This is a letter I gave to my father while he was battling cancer while my wife was pregnant with our first son, my dads first grandchild. The year was 2012.
Today I am going to start writing documents like this one to give to my son (your grandson) some day when he is of age. I am going to save copies in the computer and print out hard copies for a book of some sort. I really like reading the stuff you and mom put in my baby book, so I want to pass those special type of moments on. I figured I would write you first and include it in our book.
There are a lot of things I want to share with you but sometimes have a hard time articulating them. I am hoping this helps and you have the strength to read this stuff at your leisure. I know what you are going through is painful, frustrating, and scary and it will get worse before it gets better. One of my goals is to help you maintain a strong spirit and ferociously powerful will! Your flesh is going through hell but you don’t have to sacrifice your spirit. You are not merely your body. The will is stronger. I love you, we all love you. So keep fighting with your head up.
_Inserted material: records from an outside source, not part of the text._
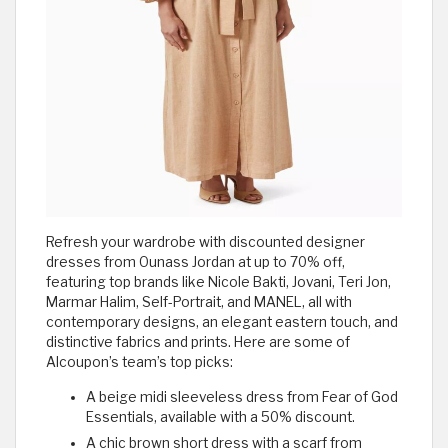
Refresh your wardrobe with discounted designer
dresses from Ounass Jordan at up to 70% off,
featuring top brands like Nicole Bakti, Jovani, Teri Jon,
Marmar Halim, Self-Portrait, and MANEL, all with
contemporary designs, an elegant eastern touch, and
distinctive fabrics and prints. Here are some of
Alcoupon’s team’s top picks:
A beige midi sleeveless dress from Fear of God
Essentials, available with a 50% discount.
A chic brown short dress with a scarf from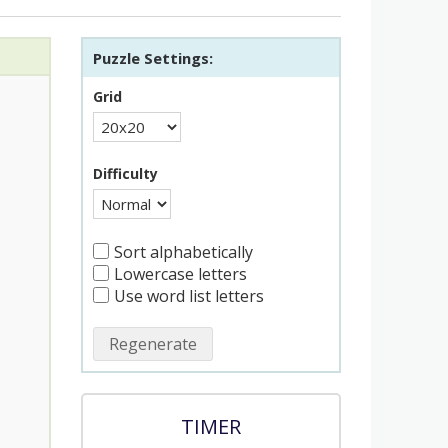
Puzzle Settings:
Grid
Difficulty
Sort alphabetically
Lowercase letters
Use word list letters
Regenerate
TIMER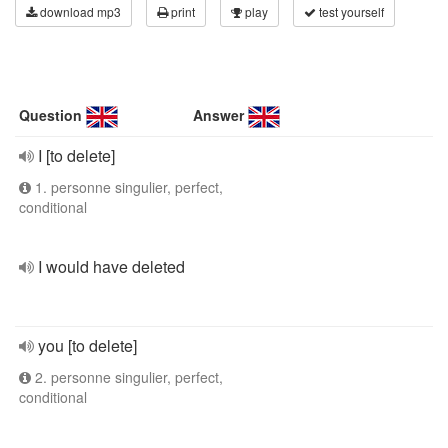
download mp3
print
play
test yourself
Question
Answer
I [to delete]
1. personne singulier, perfect,
conditional
I would have deleted
you [to delete]
2. personne singulier, perfect,
conditional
I want to share a Father’s Prayer with you by General Douglas MacArthur. With our pregnancy and the growth of our son this prayer has been very important to me. I have read it many many times wishing it to come true for Amanda and I.
Build me a son, O Lord, who will be strong enough to know when he is weak, and brave enough to face himself when he is afraid; one who will be proud and unbending in honest defeat, and humble and gentle in victory.
Build me a son whose wishbone will not be where his backbone should be; a son who will know Thee….Lead him, I pray, not in the path of ease and comfort, but under the stress and spur of difficulties and challenge. Here let him learn to stand up in the storm; here let him learn compassion for those who fail.
Build me a son whose heart will be clean, whose goal will be high; a son who will master himself before he seeks to master other men; one who will learn to laugh, yet never forget how to weep; one who will reach into the future, yet never forget the past.
And after all these things are his, add, I pray, enough of a sense of humor, so that he may always be serious, yet never take himself too seriously. Give him humility, so that he may always remember the simplicity of greatness, the open mind of true wisdom, the meekness of true strength.
Then I, his father, will dare to whisper, “I have not lived in vain.”
After reading this I like to think (and hope) that you can read this and feel a sense of accomplishment in how I turned out. I am humbled and grateful for whatever magic you and mom did for me and I strive to continue to grow and progress. Especially with my greatest task starting very soon. I feel prepared and instilled with the abilities that will help me raise an honorable son. I don’t think a thank you is enough, so I will pay homage by living a unsullied life as a humble role model knowing that what I am was forged by you and mom.
That is it for now. I have a full day at work tomorrow and hopefully by the end of it you will be home from the hospital.
When it became clear that he was not going to make it, I told my father to start writing. I told him to write to his grandson everything he wanted him to know and I promised I would share it with him when he is grown. A week after my son, Kaden, was born I got the call from my mom. The call where nothing has to be said but its a call you never forget. My father had passed and all my mom could do was apologize to me. She felt the need to apologize because he never finished writing to his grandson. My father had begun writing on his iPad and two paragraphs in he started to cough up blood. He was never able to write again. When I saw the iPad, there was blood on the screen. In those two paragraphs was information I never knew about him. It was incredible and I am grateful to have it.
Enjoying the birth of my first born son and losing my dad a week apart was a pivotal point in my life. What an incredible lesson in the delicate balance of life and death. It was this lesson that made me start writing and is a huge part of the inspiration for this website. Life is precious and its a privilege. If you are a parent or if your parents/grandparents are still alive, I highly encourage you (and them) to start writing for your loved ones. Tell them about your childhood, failures, experiences, how you fell in love, etc. It might be one of the most important things you do on a computer. You also never know what can happen and what you leave behind. Don’t wait till its too late.
The poem I shared with my dad, I have it framed on the wall in my house with a picture of my baby boy’s hand reaching out and holding onto mine. It is in these times, the times of battle and struggle that we see the best parts of human nature. The spirit of battle. That is what we named my son after.